The Greenfield Health Department offices at 20 Sanderson St. in Greenfield.

The Greenfield Health Department offices at 20 Sanderson St. in Greenfield. STAFF PHOTO/PAUL FRANZ


Staff Writer

Published: 04-02-2024 1:21 PM

Modified: 04-02-2024 7:36 PM

GREENFIELD — The city’s new public health officials intend to further research an idea floated at a recent Board of Health meeting that would align the city’s inspection system with the U.S. Food and Drug Administration’s Voluntary National Retail Food Regulatory Program.

The federal program — a national standard for risk-based food safety, inspection and enforcement — bases the number of annual inspections that community’s food establishments must pass on a risk-level category associated with each business. Stores that only sell pre-packaged food, for instance, would be subject to fewer annual inspections than those that handle and prepare raw meats.

“It would put the lower-risk [businesses] just serving coffee, eggs, pre-packaged meals, to once-a-year inspections, and then places that are actively serving the public with fresh food and cooking on site will be moved to two inspections a year,” said Michael Theroux, who took over as health director on March 18.

Theroux noted that the Board of Health only held a preliminary discussion on the federal program, adding that since state law requires municipalities to inspect food establishments twice each year, participating in the program could put Greenfield at risk of non-compliance with state law, and the idea requires more discussion and research.

According to Board of Health Chairman Glen Ayers, the city pursued the federal program for safe food handling and inspection about 10 years ago alongside about 12 other Franklin Regional Council of Governments (FRCOG) towns. He said the program fell by the wayside amid frequent leadership changes.

“We had a lot of turnover over the last 10 years or so in public health here in Greenfield, and some of these things just didn’t get carried along. They got abandoned or just forgotten, so I’m interested in getting back into this framework,” explained Ayers, who became chairman of the board in February. “What I’d like to do is build community confidence in the food inspection program, rather than highlight individual situations. … When public health is done properly, nobody notices.

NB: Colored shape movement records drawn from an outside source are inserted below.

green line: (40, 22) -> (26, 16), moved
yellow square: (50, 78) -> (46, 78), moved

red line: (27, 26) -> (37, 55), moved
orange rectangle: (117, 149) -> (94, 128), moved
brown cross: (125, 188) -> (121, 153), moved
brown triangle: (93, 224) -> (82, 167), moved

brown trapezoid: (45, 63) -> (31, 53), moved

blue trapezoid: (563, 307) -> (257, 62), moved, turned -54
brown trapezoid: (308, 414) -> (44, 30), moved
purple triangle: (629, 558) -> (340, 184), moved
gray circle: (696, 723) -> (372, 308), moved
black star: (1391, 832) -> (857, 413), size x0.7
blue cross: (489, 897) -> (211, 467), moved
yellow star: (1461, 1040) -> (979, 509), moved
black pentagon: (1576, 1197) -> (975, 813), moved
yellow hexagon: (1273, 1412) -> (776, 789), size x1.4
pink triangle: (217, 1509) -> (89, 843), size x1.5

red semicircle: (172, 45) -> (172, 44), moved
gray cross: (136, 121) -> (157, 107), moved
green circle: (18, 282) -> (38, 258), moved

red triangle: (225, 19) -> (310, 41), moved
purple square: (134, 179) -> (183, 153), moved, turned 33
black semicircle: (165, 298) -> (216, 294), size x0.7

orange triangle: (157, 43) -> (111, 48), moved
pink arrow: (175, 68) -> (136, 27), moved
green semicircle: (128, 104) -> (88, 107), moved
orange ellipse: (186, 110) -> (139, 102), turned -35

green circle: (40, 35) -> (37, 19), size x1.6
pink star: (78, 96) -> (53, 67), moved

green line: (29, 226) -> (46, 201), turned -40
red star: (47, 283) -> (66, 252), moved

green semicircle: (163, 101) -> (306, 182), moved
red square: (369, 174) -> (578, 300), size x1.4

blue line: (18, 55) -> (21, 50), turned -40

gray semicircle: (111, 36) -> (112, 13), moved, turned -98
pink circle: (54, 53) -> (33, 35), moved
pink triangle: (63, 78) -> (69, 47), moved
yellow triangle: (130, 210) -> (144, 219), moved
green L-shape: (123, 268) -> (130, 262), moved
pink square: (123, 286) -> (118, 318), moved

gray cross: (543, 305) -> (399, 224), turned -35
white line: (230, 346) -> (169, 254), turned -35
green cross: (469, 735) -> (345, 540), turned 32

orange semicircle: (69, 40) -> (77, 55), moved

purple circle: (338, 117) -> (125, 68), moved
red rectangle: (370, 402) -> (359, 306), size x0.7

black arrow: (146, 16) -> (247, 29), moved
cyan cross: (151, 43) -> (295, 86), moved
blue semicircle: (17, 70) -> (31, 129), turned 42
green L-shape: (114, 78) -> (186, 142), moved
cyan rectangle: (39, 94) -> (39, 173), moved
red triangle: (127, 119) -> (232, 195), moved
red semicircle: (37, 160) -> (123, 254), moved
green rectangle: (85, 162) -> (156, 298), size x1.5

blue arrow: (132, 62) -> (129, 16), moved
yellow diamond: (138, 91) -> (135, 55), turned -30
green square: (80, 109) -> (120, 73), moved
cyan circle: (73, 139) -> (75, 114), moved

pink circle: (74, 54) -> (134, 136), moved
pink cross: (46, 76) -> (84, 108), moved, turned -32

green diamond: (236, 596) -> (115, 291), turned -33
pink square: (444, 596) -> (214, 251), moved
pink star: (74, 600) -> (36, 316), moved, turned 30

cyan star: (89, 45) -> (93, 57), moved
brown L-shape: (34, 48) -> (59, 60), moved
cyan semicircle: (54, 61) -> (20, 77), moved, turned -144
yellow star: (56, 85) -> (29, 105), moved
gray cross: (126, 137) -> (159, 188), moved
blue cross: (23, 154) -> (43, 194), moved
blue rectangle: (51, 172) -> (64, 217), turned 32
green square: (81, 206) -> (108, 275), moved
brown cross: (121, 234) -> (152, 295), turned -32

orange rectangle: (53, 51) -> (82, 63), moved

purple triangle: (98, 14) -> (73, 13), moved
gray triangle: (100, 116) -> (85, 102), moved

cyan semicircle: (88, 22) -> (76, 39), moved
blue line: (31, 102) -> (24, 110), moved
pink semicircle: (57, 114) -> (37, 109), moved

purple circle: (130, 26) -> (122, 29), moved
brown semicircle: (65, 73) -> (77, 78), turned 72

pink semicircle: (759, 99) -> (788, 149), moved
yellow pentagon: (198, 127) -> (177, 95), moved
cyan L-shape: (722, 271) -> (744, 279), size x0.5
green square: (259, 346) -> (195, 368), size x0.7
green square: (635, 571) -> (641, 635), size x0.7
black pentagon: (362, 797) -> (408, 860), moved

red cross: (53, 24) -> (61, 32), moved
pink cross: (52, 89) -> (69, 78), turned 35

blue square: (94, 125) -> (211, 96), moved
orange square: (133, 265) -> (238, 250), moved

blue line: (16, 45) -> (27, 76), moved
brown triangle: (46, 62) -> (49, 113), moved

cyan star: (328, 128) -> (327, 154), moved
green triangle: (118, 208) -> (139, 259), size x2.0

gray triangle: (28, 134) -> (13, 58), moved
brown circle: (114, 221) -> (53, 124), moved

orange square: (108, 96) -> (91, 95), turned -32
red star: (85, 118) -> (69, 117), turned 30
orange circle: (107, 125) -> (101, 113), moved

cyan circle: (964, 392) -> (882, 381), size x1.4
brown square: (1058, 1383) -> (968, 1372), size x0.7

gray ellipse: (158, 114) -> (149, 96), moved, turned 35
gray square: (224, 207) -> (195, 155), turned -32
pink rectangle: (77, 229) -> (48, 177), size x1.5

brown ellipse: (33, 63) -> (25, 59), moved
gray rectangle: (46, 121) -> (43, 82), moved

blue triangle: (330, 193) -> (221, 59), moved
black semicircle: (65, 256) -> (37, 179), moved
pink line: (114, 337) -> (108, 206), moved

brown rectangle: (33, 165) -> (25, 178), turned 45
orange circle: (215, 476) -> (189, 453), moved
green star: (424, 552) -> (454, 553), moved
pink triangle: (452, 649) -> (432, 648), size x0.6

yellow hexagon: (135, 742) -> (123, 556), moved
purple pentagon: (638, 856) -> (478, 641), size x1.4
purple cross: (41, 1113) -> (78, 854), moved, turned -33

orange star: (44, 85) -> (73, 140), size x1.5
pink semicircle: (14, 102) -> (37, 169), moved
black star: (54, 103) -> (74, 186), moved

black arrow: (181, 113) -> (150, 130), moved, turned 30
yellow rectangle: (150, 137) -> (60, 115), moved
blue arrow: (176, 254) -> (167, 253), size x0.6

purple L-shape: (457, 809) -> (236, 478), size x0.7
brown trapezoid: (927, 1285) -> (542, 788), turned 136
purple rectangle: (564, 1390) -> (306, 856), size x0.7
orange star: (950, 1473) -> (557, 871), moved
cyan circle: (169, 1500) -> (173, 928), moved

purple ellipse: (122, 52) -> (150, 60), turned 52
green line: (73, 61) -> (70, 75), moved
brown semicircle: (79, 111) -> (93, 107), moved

“When we just focus on violations, or the restaurants that we have to close down, that sends an opposite message,” Ayers added. “We have the situation under control and we want to make sure that we’re putting our efforts and using our funding on whatever will bring us the best results.”

When he served as the FRCOG regional health agent, Ayers said the council was awarded $65,000 a year for five years to improve municipalities’ food inspection and education programs. He said that Theroux’s “extensive background in food safety” will put the city in good hands.